Suppose this firework is set to explode 3 seconds after it is launched. At what height will this firework be when it explodes?

My equation is h(t)=-16t^2+120t+20
How do I do this?

h = 20 + 120 * 3 - 16 (9)

= 20 + 360 - 144

in feet where g = 32 ft/s^2

this is because in feet and seconds

acceleration of gravity, g = 32 ft/s^2

then velocity v = Vi - g t
where Vi is initial velocity and g = 32 ft/s^2

and height h is
h = Hi + Vi t - (1/2)g t^2
in this problem
h = Hi + Vi t - 16 t^2
where Hi = 20 and Vi = 120

Thanks Damon!

You are welcome.

To determine the height at which the firework will explode, you need to find the value of 'h' when 't' is equal to 3 seconds.
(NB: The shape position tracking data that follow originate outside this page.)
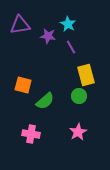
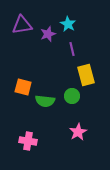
purple triangle: moved 2 px right
purple star: moved 2 px up; rotated 28 degrees counterclockwise
purple line: moved 1 px right, 2 px down; rotated 16 degrees clockwise
orange square: moved 2 px down
green circle: moved 7 px left
green semicircle: rotated 48 degrees clockwise
pink cross: moved 3 px left, 7 px down
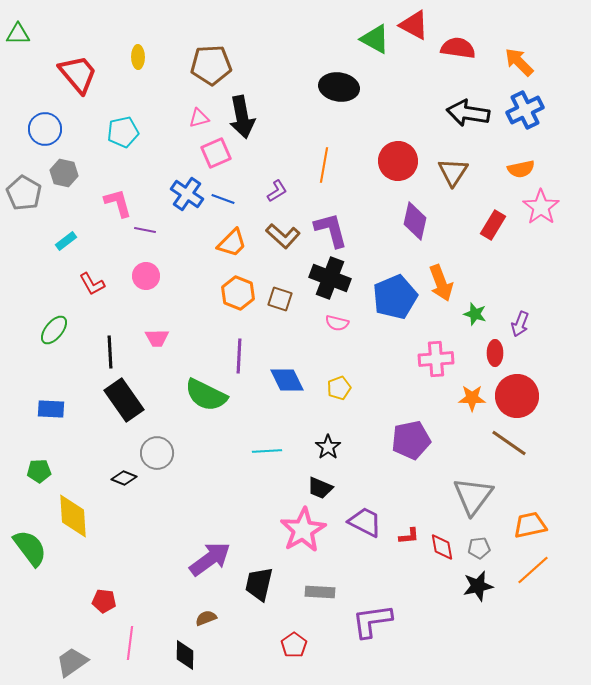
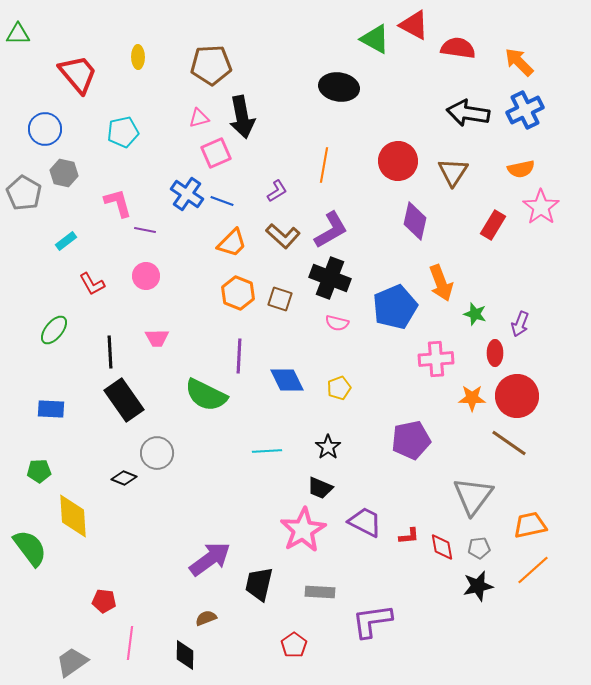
blue line at (223, 199): moved 1 px left, 2 px down
purple L-shape at (331, 230): rotated 75 degrees clockwise
blue pentagon at (395, 297): moved 10 px down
Here's how you can calculate it using your equation:

1. Substitute the value of 't' (3 seconds) into the equation h(t) = -16t^2 + 120t + 20:
h(3) = -16(3)^2 + 120(3) + 20

2. Simplify the equation by performing the necessary calculations:
h(3) = -16(9) + 360 + 20
h(3) = -144 + 360 + 20
h(3) = 236

Therefore, the firework will be at a height of 236 units when it explodes, according to the given equation.